Milestone 3 - Completing the Scanner
Due at the beginning of your next lab period
Each team member is to your scanner in your chosen implementation programming language. The scanner should be written according following the outline covered in class. If your team is would like to consider doing a variation, you must clear it first with the instructor.
Public Scanner Methods
The driver (main method and eventual parser) must have access to the following methods:
openFile
Remember that your program must run on esus regardless of the platform on which it is being developed. In this case, the main program or method should be the driver, which should start executing with something like Linux command line
mp source-code-file.pas
where source-code-file is a command-line parameter that is the filename (actually the path name of that file relative to the directory in which the executable mp exists) of the text file the scanner will be scanning.
getToken
This method is to return the next token in the input file. Tokens can best be implemented as an enumerated type.
getLexeme
This method is to return the current lexeme, namely the string that was matched when the current token was scanned.
getLineNumber
This method is to return the line number in which the first character in the lexeme for the current token was scanned.
getColumnNumber
This method is to return the column number of the first character of the lexeme for the current token.
Driver Output
Design the driver to continuously retrieve tokens from the scanner and to print a token file. The token file is to be a standard text file with one line per scanned token containing the following information in this order, spaced nicely so that the output is easy to read, as given below.

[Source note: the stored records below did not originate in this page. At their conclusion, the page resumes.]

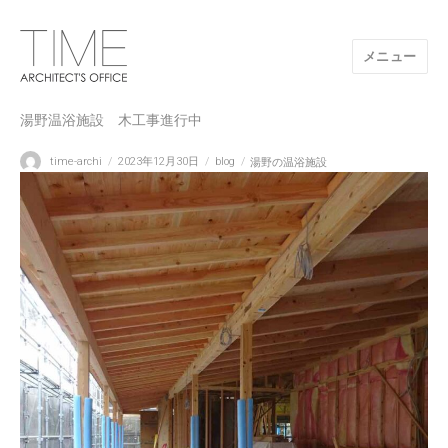
メニュー
山口県/建築設計事務所/建築家 TIME
湯野温浴施設 木工事進行中
投
投
カ
タ
time-archi
2023年12月30日
blog
湯野の温浴施設
稿
稿
テ
グ
者
日:
ゴ
リ
ー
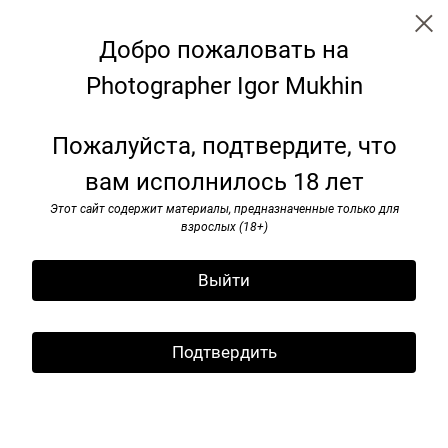
Добро пожаловать на
Photographer Igor Mukhin
Benches: transformation for the
Пожалуйста, подтвердите, что
future
вам исполнилось 18 лет
Этот сайт содержит материалы, предназначенные только для
взрослых (18+)
Выйти
Подтвердить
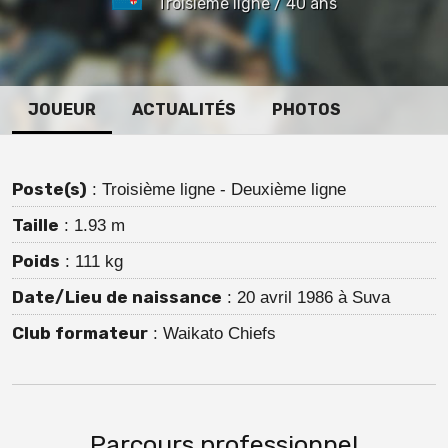
Troisième ligne / 40 ans
JOUEUR
ACTUALITÉS
PHOTOS
Poste(s)
: Troisième ligne - Deuxième ligne
Taille
: 1.93 m
Poids
: 111 kg
Date/Lieu de naissance
: 20 avril 1986 à Suva
Club formateur
: Waikato Chiefs
Parcours professionnel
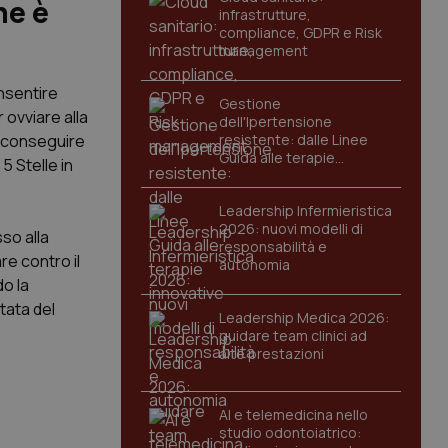
ne è
infrastrutture,
compliance, GDPR e Risk
management
nsentire
Gestione
 ovviare alla
dell'Ipertensione
i conseguire
resistente: dalle Linee
Guida alle terapie
 Stelle in
innovative
Leadership Infermieristica
2026: nuovi modelli di
so alla
responsabilità e
e contro il
autonomia
o la
tata del
Leadership Medica 2026:
guidare team clinici ad
alte prestazioni
AI e telemedicina nello
studio odontoiatrico:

token 1 line number 1 column number 1 lexeme 1 token 2 line number 2 column number 2 lexeme 2 . . . token N line number N column number N lexeme N
where token 1 is the first token scanned, line number 1 is the number of the line on which the token was scanned, column number 1 is the column on that line where the token begins, and lexeme 1 is the lexeme corresponding to the token, and so on for each line. (Notice that scanner errors are not handled at this time.) For example, the first two lines of the output file might read
mp_begin 1 3 begin id 1 9 Number_Of_Students
Scanner Design
You must implement the scanner according to the design given in the lecture unless you have cleared a variation with the instructor. The scanner should have a standard dispatcher that first skips white space and then examines (but does not consume) the first non-white space character to select the proper finite state automaton for scanning the token.
Implement each finite state automaton (augmented for practicality) as a separate method.
The precondition for each finite state automaton is to be:
- The file pointer points the first character of the prospective token.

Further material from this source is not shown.